O Korhonen et al 2017. Consistency of regions of interest as nodes of fMRI functional brain networks. Network Neuroscience 1 (3), 254-274 (2017)
Alakörkkö et al. 2017. Effects of spatial smoothing on functional brain networks. European Journal of Neuroscience 46 (9), 2471-2480 (2017)
Ryyppö et al. 2018. Regions of Interest as nodes of dynamic functional brain networks. Network Neuroscience 2 (4), 513-535 (2018)
Triana et al. 2019. Effects of spatial smoothing on group-level differences in functional brain networks. Network Neuroscience 4 (3), 556-574 (2019)
Predicting drug combination responses in cancer and infectious diseases
We have developed new machine learning methods for high-throughput screening of drug combinations for cancer therapies, including cost-effective experimental design of pairwise combination matrices (DECREASE, Ianevski et. al, 2019) and accurate prediction of dose-response matrices in cancer cell lines (comboFM, Julkunen et al. 2020; comboLTR, Wang et al. 2021). Current research includes prediction of higher-order drug interaction effects using higher-order tensors, as well translating the pre-clinical model predictions to cancer patients using transfer learning.
Ianevski, et al. 2019. Prediction of drug combination effects with a minimal set of experiments. Nature machine intelligence, 1(12), pp.568-577.
Julkunen et al, 2020. Leveraging multi-way interactions for systematic prediction of pre-clinical drug combination effects. Nature communications, 11(1), pp.1-11.

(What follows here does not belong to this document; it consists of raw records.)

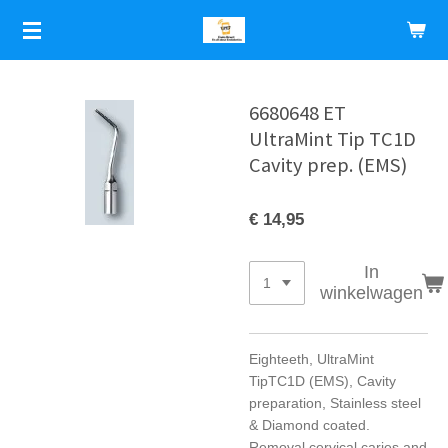
Ga
direct
naar
de
hoofdinhoud
6680648 ET
UltraMint Tip TC1D
Cavity prep. (EMS)
€ 14,95
In
winkelwagen
Eighteeth, UltraMint
TipTC1D (EMS), Cavity
preparation, Stainless steel
& Diamond coated.
Removal cervical caries and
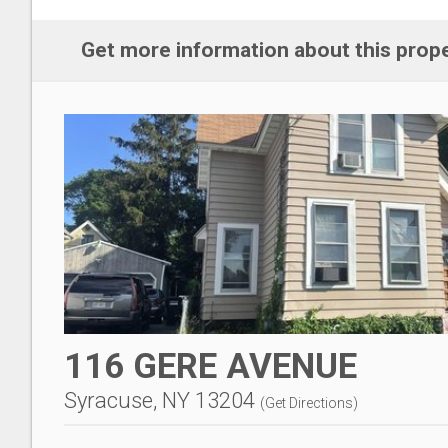
Get more information about this prop
116 GERE AVENUE
Syracuse, NY 13204
(
Get Directions
)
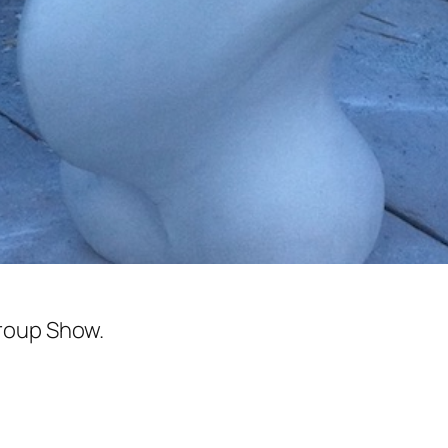
roup Show.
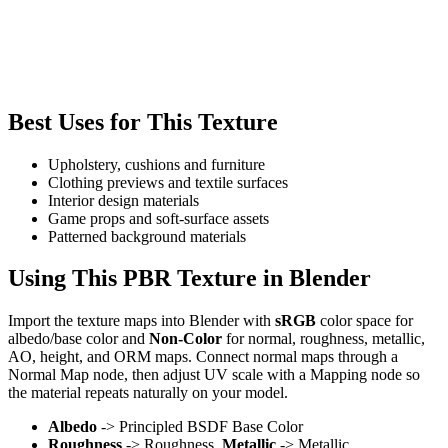
Best Uses for This Texture
Upholstery, cushions and furniture
Clothing previews and textile surfaces
Interior design materials
Game props and soft-surface assets
Patterned background materials
Using This PBR Texture in Blender
Import the texture maps into Blender with
sRGB
color space for
albedo/base color and
Non-Color
for normal, roughness, metallic,
AO, height, and ORM maps. Connect normal maps through a
Normal Map node, then adjust UV scale with a Mapping node so
the material repeats naturally on your model.
Albedo
-> Principled BSDF Base Color
Roughness
-> Roughness,
Metallic
-> Metallic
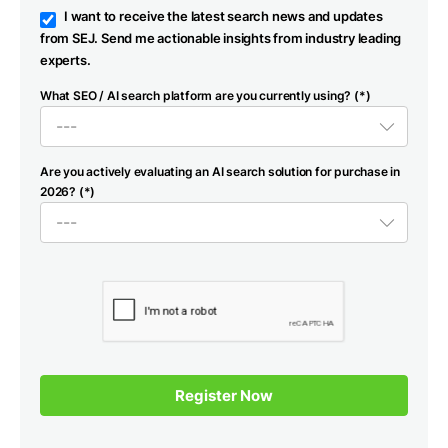
I want to receive the latest search news and updates
from SEJ. Send me actionable insights from industry leading
experts.
What SEO / AI search platform are you currently using? (*)
Are you actively evaluating an AI search solution for purchase in
2026? (*)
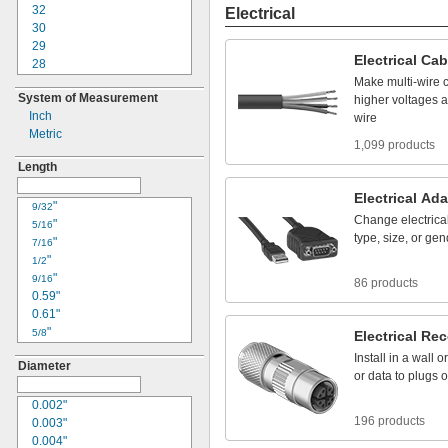
22
32
Electrical
24
30
25
29
Electrical
Cab
30
28
33
26
Make
multi
-
wire
System of Measurement
34
24
higher
voltages
a
Inch
36
23
wire
Metric
41
22
1,099 products
42
20
Length
50
18
61
17
Electrical
Ada
"
16
9/32
Change
electrica
"
15
5/16
type,
size,
or
gen
"
14
7/16
"
12
1/2
"
10
9/16
86 products
0.59"
8
0.61"
6
"
4
5/8
Electrical
Rec
"
3
11/16
Install
in
a
wall
or
Diameter
"
2
3/4
or
data
to
plugs
o
"
1
13/16
0.85"
0.002"
1/0
196 products
"
0.003"
2/0
7/8
"
0.004"
3/0
15/16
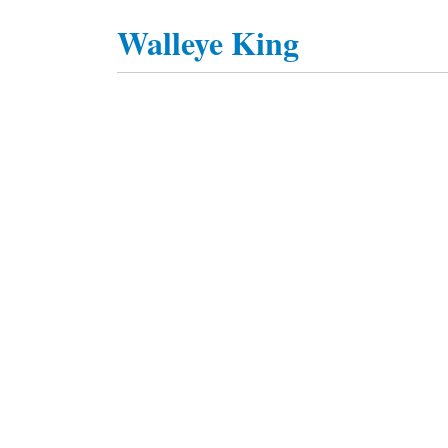
Walleye King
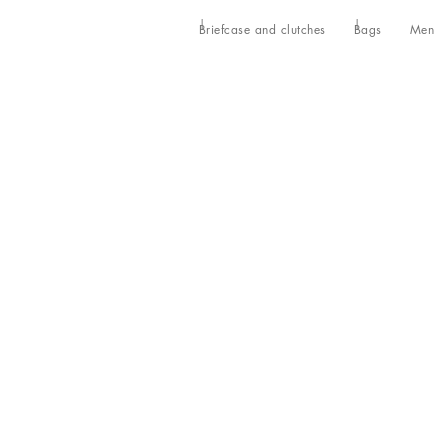
Briefcase and clutches
Bags
Men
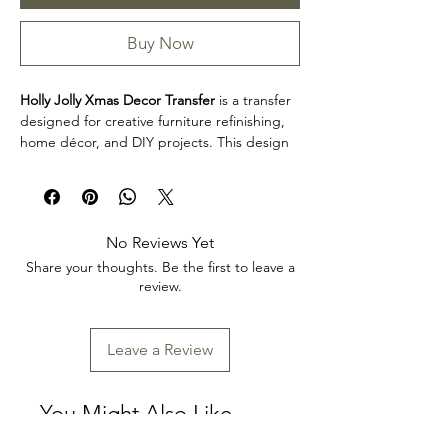
Buy Now
Holly Jolly Xmas Decor Transfer
is a transfer
designed for creative furniture refinishing,
home décor, and DIY projects. This design
makes it easy to personalize furniture,
decorative accents, cabinets, trays, frames,
and other creative surfaces with detailed
artwork.
No Reviews Yet
Design size: 24" x 35"
Share your thoughts. Be the first to leave a
Arrives two separate sheets
review.
Product collection: Transfers
Holly Jolly Xmas Decor Transfer is a great
choice for makers, furniture artists, and craft
Leave a Review
enthusiasts looking to add decorative detail
to restoration, upcycling, and home décor
projects. Review the product dimensions
You Might Also Like
before planning your project so the design
fits your intended application.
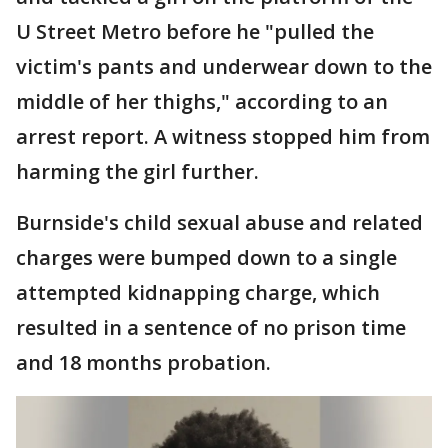
U Street Metro before he "pulled the
victim's pants and underwear down to the
middle of her thighs," according to an
arrest report. A witness stopped him from
harming the girl further.
Burnside's child sexual abuse and related
charges were bumped down to a single
attempted kidnapping charge, which
resulted in a sentence of no prison time
and 18 months probation.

Wang et al. 2021. Modeling drug combination effects via latent tensor reconstruction, Bioinformatics, Volume 37, Issue Supplement_1, July 2021, Pages i93–i101,
Eco-evolutionary control of pathogens
Predictability and control of evolving populations is an emerging topic of high scientific interest and vast translational potential in applications such as vaccine and therapy design. Here we have started to developed eco-evolutionary control theory. Successful control of eco-evolutionary trajectories hinges on the intrinsic dynamics of the target system and the control leverage that can be applied. For example, we have studied what are the key determinants of controllability and how to apply control to improve therapies against pathogens.
M. Lässig and V. Mustonen, 2020. Eco-evolutionary control of pathogens. Proceedings of the National Academy of Sciences, 117(33), pp.19694-19704.